Elon Musk and Sam Altman share a stage in October 2015, before things got cold. Michael Kovac/Getty Images for Vanity Fair
Elon Musk recently started an AI startup to compete against OpenAI, but not long ago he co-founded the now-famous company that makes the AI chatbots ChatGPT and GPT-4 and helped it in significant ways.
Sam Altman, CEO of OpenAI, described Musk’s initial role In good company This week’s podcast.
“Elon was definitely a talent magnet and a magnet for attention, and also some real superpowers that, aside from all that, were very helpful to us in those early days,” Altman told host Nikolai Tangen.
He didn’t give examples of those “superpowers,” but venture capitalist Marc Andreessen recently outlined the psychological traits that make Musk the “prime example” of an entrepreneur who “can’t turn it off.”
This year, Musk expressed displeasure with the direction OpenAI was taking, and in July launched xAI, which he said was “definitely in competition” with Altman’s company. xAI’s lofty goal, in typical Musk style, is to “understand the true nature of the universe.” It has brought in top AI talent from Google, DeepMind, Microsoft and its own Tesla.

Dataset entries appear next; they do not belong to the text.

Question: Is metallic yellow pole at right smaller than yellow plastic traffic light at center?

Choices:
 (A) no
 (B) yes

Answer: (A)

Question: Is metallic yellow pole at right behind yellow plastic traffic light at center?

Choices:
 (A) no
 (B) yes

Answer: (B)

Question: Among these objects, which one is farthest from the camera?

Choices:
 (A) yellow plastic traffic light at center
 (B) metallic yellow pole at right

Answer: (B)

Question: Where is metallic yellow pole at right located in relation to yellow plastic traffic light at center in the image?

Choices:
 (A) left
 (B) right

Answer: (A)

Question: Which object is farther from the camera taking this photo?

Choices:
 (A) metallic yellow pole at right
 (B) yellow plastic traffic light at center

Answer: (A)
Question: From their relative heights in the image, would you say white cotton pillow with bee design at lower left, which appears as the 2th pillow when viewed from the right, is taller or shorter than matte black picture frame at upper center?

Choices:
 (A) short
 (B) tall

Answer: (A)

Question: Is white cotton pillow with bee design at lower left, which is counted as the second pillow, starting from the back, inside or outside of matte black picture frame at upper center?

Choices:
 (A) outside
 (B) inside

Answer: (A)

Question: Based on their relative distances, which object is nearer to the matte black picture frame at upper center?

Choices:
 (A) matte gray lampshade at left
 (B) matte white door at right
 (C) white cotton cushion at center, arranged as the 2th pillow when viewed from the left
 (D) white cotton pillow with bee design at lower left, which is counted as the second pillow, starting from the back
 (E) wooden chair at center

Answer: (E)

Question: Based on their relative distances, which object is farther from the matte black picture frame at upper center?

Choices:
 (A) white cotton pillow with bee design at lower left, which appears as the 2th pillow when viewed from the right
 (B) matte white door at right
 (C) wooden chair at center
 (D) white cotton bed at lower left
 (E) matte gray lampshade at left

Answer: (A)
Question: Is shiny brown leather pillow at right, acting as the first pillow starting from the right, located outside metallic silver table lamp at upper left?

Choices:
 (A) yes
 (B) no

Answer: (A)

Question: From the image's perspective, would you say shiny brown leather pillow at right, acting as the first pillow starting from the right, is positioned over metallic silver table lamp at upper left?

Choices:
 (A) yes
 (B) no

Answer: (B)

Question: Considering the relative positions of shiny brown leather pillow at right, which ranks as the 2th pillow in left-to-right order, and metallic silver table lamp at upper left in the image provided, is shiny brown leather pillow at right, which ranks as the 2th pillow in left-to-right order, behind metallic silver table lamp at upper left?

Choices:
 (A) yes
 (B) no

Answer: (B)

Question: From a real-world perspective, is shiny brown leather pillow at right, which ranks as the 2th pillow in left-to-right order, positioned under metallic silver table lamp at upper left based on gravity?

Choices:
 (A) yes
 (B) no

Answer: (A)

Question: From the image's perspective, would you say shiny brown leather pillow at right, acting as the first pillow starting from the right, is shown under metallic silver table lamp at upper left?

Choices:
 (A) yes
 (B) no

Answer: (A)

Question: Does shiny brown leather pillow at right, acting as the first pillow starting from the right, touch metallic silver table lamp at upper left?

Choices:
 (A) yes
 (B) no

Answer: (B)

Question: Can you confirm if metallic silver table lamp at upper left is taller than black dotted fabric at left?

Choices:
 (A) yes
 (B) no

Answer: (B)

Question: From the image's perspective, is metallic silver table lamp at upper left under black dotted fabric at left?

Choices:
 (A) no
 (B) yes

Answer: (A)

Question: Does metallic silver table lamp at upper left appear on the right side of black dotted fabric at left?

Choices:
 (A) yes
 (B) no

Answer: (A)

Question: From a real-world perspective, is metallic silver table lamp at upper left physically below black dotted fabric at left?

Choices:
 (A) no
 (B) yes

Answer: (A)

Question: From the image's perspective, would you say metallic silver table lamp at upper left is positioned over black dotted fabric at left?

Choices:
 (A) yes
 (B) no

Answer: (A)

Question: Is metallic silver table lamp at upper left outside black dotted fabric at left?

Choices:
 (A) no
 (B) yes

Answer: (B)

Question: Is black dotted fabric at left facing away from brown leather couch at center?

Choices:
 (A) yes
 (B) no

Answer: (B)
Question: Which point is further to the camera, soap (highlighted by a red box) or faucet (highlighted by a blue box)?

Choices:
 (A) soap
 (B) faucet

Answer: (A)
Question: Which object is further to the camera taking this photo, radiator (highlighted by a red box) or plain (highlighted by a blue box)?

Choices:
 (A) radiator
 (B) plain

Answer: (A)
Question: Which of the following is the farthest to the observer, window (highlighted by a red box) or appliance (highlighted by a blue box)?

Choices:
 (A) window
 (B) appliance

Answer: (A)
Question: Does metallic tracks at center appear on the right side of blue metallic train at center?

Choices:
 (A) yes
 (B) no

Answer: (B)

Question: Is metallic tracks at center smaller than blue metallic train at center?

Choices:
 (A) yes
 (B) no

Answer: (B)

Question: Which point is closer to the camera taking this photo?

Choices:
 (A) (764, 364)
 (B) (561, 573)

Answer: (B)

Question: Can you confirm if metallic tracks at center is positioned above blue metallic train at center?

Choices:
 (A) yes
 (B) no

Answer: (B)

Musk left OpenAI’s board of directors in 2018. He was offered to lead the organization, but left after being turned down, according to Semaphore.

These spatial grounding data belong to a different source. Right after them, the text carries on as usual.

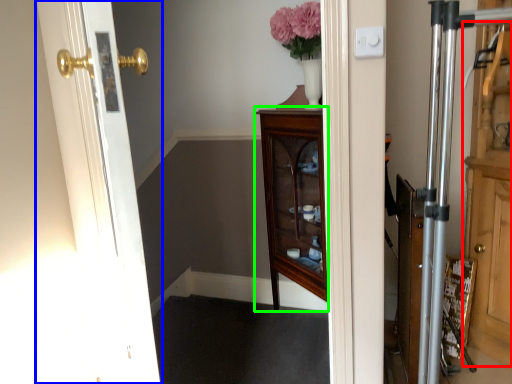 Question: Which is farther away from dresser (highlighted by a red box)? door (highlighted by a blue box) or furniture (highlighted by a green box)?

Choices:
 (A) door
 (B) furniture

Answer: (A) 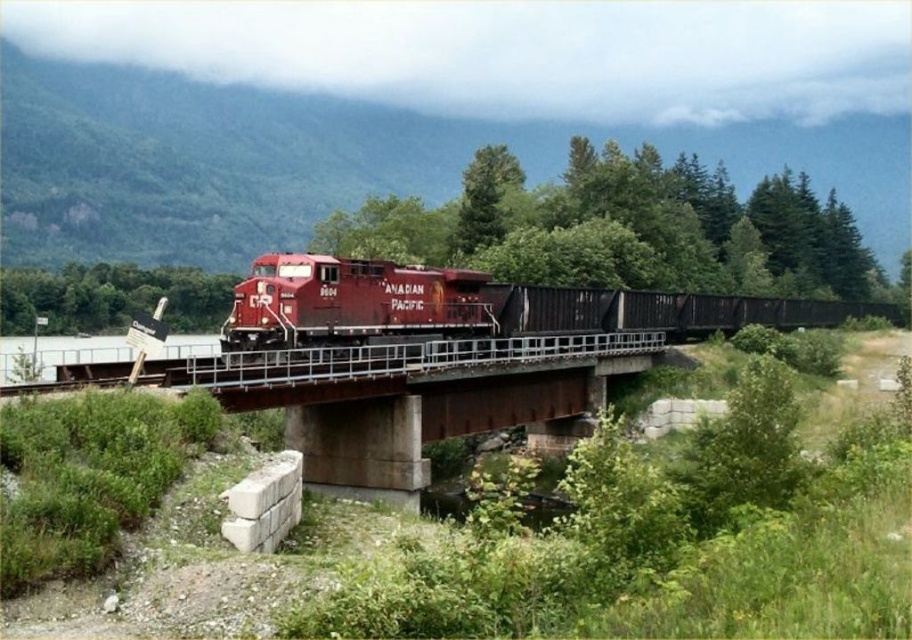 Question: Estimate the real-world distances between objects in this image. Which object is farther from the rusty metal bridge at center?

Choices:
 (A) matte red locomotive at center
 (B) green leafy tree at left
 (C) green leafy tree at center

Answer: (B)

Question: Which object is farther from the camera taking this photo?

Choices:
 (A) rusty metal bridge at center
 (B) green leafy tree at center

Answer: (B)

Question: Does green leafy tree at center have a smaller size compared to rusty metal bridge at center?

Choices:
 (A) no
 (B) yes

Answer: (A)

Question: Which object is closer to the camera taking this photo?

Choices:
 (A) matte red locomotive at center
 (B) green leafy tree at left
 (C) green leafy tree at center

Answer: (A)

Question: Is green leafy tree at center bigger than matte red locomotive at center?

Choices:
 (A) yes
 (B) no

Answer: (A)

Question: From the image, what is the correct spatial relationship of green leafy tree at center in relation to green leafy tree at left?

Choices:
 (A) above
 (B) below

Answer: (A) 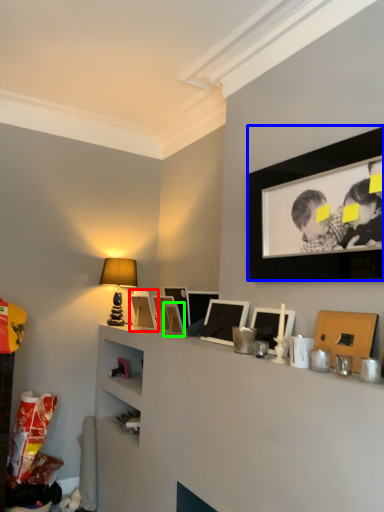 Question: Based on their relative distances, which object is nearer to picture frame (highlighted by a red box)? Choose from picture frame (highlighted by a blue box) and picture frame (highlighted by a green box).

Choices:
 (A) picture frame
 (B) picture frame

Answer: (B) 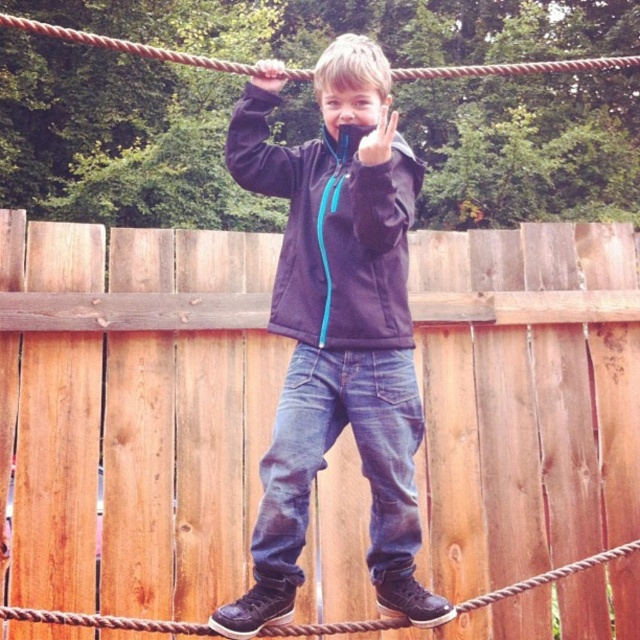 Question: Which object appears farthest from the camera in this image?

Choices:
 (A) dark blue fleece jacket at center
 (B) matte blue jacket at center

Answer: (B)

Question: Observing the image, what is the correct spatial positioning of brown rope at center in reference to brown rope at upper center?

Choices:
 (A) above
 (B) below

Answer: (B)

Question: Which point appears closest to the camera in this image?

Choices:
 (A) (410, 77)
 (B) (298, 154)

Answer: (A)

Question: Is brown wooden fence at center closer to the viewer compared to dark blue fleece jacket at center?

Choices:
 (A) yes
 (B) no

Answer: (B)

Question: Estimate the real-world distances between objects in this image. Which object is closer to the matte blue jacket at center?

Choices:
 (A) brown wooden fence at center
 (B) dark blue fleece jacket at center
 (C) brown rope at upper center

Answer: (B)

Question: In this image, where is brown wooden fence at center located relative to matte blue jacket at center?

Choices:
 (A) right
 (B) left

Answer: (A) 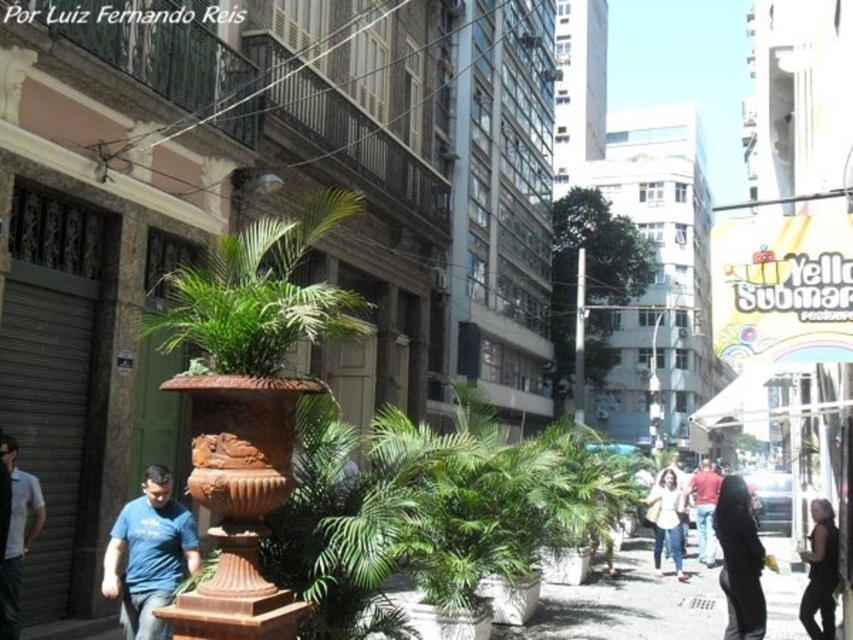 Question: Among these points, which one is nearest to the camera?

Choices:
 (A) pos(811,628)
 (B) pos(759,616)

Answer: (B)

Question: Which object is positioned closest to the brown terracotta pot at center?

Choices:
 (A) blue t-shirt at center
 (B) light blue shirt at lower left
 (C) matte red shirt at center
 (D) black leather jacket at lower right

Answer: (A)

Question: Where is black leather jacket at lower right located in relation to matte red shirt at center in the image?

Choices:
 (A) left
 (B) right

Answer: (A)

Question: Is black leather jacket at lower right in front of matte red shirt at center?

Choices:
 (A) no
 (B) yes

Answer: (B)

Question: Considering the relative positions of brown terracotta pot at center and dark gray fabric jacket at lower right in the image provided, where is brown terracotta pot at center located with respect to dark gray fabric jacket at lower right?

Choices:
 (A) below
 (B) above

Answer: (B)

Question: Which object is the farthest from the white cotton shirt at center?

Choices:
 (A) blue t-shirt at center
 (B) brown terracotta pot at center
 (C) matte red shirt at center

Answer: (A) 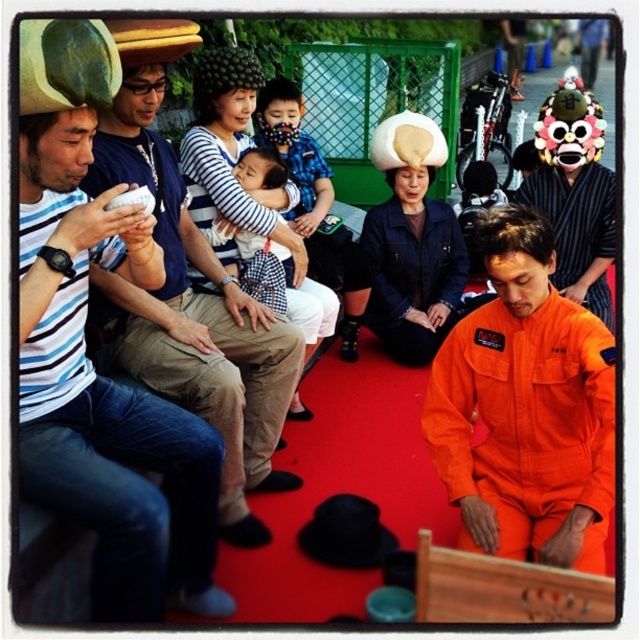 Question: Does matte striped shirt at left appear on the right side of orange fabric jumpsuit at center?

Choices:
 (A) yes
 (B) no

Answer: (B)

Question: Does matte striped shirt at left appear under orange fabric jumpsuit at center?

Choices:
 (A) yes
 (B) no

Answer: (A)

Question: Which object is the closest to the orange fabric jumpsuit at center?

Choices:
 (A) matte striped shirt at left
 (B) matte black phone at left

Answer: (B)

Question: Does matte striped shirt at left appear under checkered fabric shirt at center?

Choices:
 (A) no
 (B) yes

Answer: (B)

Question: Which of these objects is positioned farthest from the orange fabric jumpsuit at center?

Choices:
 (A) matte striped shirt at left
 (B) matte black phone at left

Answer: (A)

Question: Which of the following is the farthest from the observer?

Choices:
 (A) matte black phone at left
 (B) orange fabric jumpsuit at center
 (C) checkered fabric shirt at center

Answer: (C)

One of his beefs today is that he cofounded OpenAI as a nonprofit in 2015, but then switched to a “capped profit” model in 2019—the same year it received a $1 billion investment from Microsoft, which is to follow.
Musk’s displeasure with OpenAI became increasingly apparent earlier this year as the company’s valuation soared after the launch of ChatGPT, an AI chatbot that became one of the fastest-adopting products of all time.

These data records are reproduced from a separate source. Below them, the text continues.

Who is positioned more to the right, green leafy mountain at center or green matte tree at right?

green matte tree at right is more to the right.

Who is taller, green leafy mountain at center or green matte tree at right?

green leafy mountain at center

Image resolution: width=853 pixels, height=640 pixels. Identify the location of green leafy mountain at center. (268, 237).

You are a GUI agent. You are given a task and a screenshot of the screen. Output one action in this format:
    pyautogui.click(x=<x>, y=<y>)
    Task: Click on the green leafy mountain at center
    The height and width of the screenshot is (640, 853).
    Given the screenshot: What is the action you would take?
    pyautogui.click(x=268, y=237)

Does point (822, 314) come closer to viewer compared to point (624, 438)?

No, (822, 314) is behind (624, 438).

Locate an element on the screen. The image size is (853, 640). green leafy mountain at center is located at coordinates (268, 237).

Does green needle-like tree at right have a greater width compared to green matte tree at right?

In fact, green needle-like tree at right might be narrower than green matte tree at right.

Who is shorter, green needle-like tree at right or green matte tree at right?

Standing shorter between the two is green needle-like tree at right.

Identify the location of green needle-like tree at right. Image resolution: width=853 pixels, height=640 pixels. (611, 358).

he Tweeted In February: “OpenAI was created as an open source (that’s why I call it “Open” AI), non-profit company to act as a counterweight to Google, but now it’s become a closed source, effectively profit-maximizing. Controlled by the company Microsoft.
While acknowledging that OpenAI has taken an unconventional path in many ways, Altman, like Microsoft CEO Satya Nadella, opposes this characterization of the partnership with Microsoft. But Musk, in a May interview with CNBC, said, “I worry that Microsoft may have more control over OpenAI than the leadership team realizes.”
He complained in March that OpenAI’s switch from a non-profit model was made after he donated millions.
“I’m still confused as to how a for-profit non-profit that donated ~$100M became a $30B market cap,” he said. Tweeted. “If it’s legal, why isn’t everyone doing it?” Doubts later arose about the actual amount he gave, but it seems clear that he donated millions of dollars to the then-non-profit organization.
Altman’s comments on Musk are mixed. In May, Altman said during a speech in London that it was “incredibly valuable” to “learn from Elon about what it is possible to do, like, do.”
But he said On with Cara Swisher podcast in March, “I mean, he’s a jerk, whatever you want to say about him — he has a style that’s not a style that I want for myself.”